Not too long ago TTAG posted a review of the Five Best AR-15 Rifle Slings. I was glad to see the Vickers Sling among them, and dissapointed to see that the Viking Tactics sling didn’t make the list. The comments included some good discussion about single-point and two-point slings, and I noted that I use both for different applications. Then I got the word that one of my favorite companies, Fighter Design USA, actually produced a lightweight sling that quickly converts back and forth from a single-point to a two-point configuration. So I got one . . .
For those of you who have never heard of them, that’s understandable. They make a lot of products specifically at the request of the Special Operations Community and they also own Combat K-9, but haven’t really focused much on the civilian market. I know about them from seeing their Airflow pants at SHOT Show a couple of years ago. Folks, I don’t have any other way to say it, but if you are out in the heat, these pants will change your life. They cool you better than shorts. I don’t undersand it. It might be witchcraft. But that’s the way it is.
And then I found their Magnetic Retrofit Kit which is quite possibly the smartest thing I’ve seen in decades. It’s one of those inventions where you look at it and slap your head and say, “Why didn’t I think of that”.
As for the Featherlight sling, I’m once again impressed by the workmanship, as well as the just plain “no corners cut” quality of what I see from Fighter Design. There is no groundbreaking technology here. I mean come on, it’s a sling, but it is well thought out and has everything. Note the “2 is one and 1 is none” design here.
The sling has fastex style buckles on both sides of the pad for easy on-off to anything. If I still had my old IBA on and wanted to attach the rifle directly to a fastex hook on the shoulder of my armor, I could and still have the function of a two-point if I wanted to sling it across myself later. Or I can just use the fastex buckles to get it off without taking it over my head.

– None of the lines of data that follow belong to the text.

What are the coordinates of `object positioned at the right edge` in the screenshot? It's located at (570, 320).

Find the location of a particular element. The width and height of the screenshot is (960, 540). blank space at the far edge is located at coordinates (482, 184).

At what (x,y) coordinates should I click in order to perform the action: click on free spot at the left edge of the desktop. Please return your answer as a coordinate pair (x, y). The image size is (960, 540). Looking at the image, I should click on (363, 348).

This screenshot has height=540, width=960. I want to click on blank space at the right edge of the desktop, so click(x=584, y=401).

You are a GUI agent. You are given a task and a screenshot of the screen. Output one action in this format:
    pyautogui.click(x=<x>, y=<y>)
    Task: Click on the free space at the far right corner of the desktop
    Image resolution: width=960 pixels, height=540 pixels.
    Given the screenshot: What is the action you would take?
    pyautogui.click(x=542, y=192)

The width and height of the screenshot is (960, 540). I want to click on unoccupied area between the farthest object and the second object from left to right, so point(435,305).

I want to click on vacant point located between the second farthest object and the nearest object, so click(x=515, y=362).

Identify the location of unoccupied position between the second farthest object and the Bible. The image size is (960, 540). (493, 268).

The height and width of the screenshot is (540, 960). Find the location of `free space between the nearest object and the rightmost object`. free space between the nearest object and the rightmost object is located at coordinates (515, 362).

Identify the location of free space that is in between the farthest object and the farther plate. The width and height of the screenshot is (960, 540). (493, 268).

Also, there are two strap buckles on each side. That’s a big help for strap end managment, but also great for redundancy. What if a buckle breaks? On this sling…so what? You’ve got another one on that side and two more on the other.

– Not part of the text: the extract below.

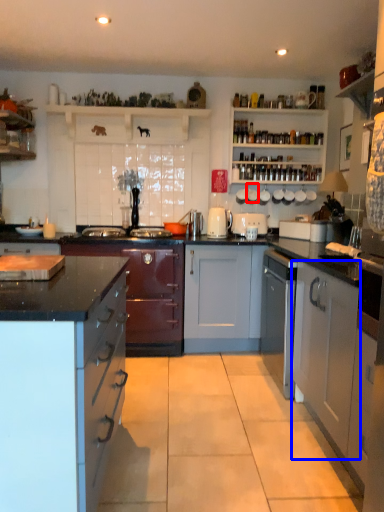 Question: Among these objects, which one is nearest to the camera, appliance (highlighted by a red box) or cabinetry (highlighted by a blue box)?

Choices:
 (A) appliance
 (B) cabinetry

Answer: (B) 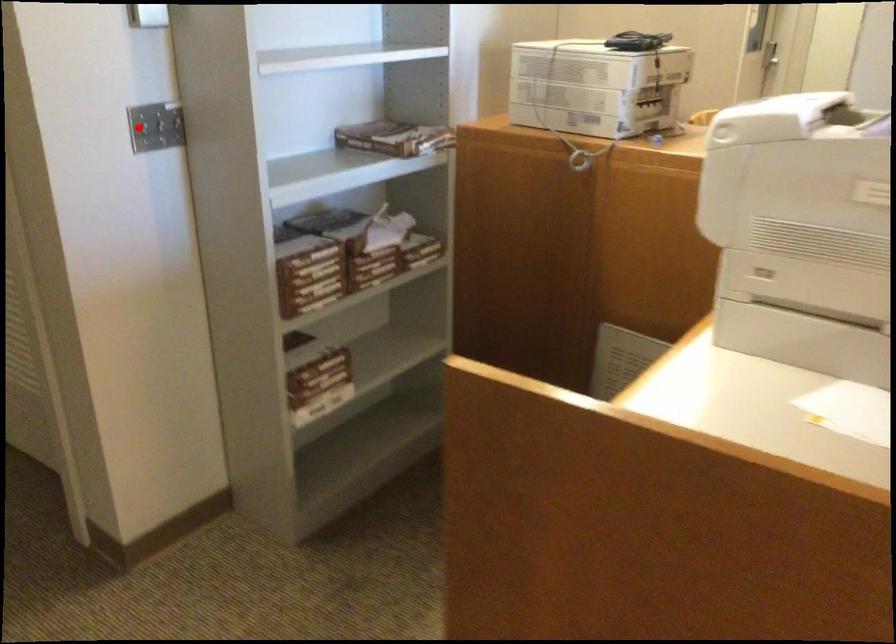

Adam Slank, the chief designer/mad scientist at Fighter Design, cut his teeth on parachute design, and you really see that level of redundancy here. But it doesn’t come at the cost of weight. The entire sling weighs less than 100 grams. That has to make it one of the lightest, if not the lightest sling on the market.
Finally, my sling came with an Impact Weapons Components Mount-N-Slot Direct Attach Mount. That little gizmo allows the Fighter Design sling to convert from a one-point to a two-point sling almost instantly. Moreover, because the sling adjusts both front and rear, I can, with the pull of a strap end, switch the single point from hovering high on my chest to hanging closer to my hip. This little device is a great additon to any two-point sling, but really works well on Fighter’s product.
The only downside to the sling is that there’s isn’t a lot of padding. The pad is quite wide, which helps a lot more than any actual padding itself, but if I was going to roll around with a 20″ Larue Tactical OBR and no body armor, I might opt for something with a little more cusion. I’d more likely just find a thicker cusion that I could snap into the rest of the sling, or get a biathlon style sling like I use for my heavier bolt guns.
Rating (out of five stars):
Overall: * * * * *
All and all, a simple design, executed well, with exceptional construction. And surprisingly innexpensive at $29 a sling. I’ll be swapping out most of my slings with this one.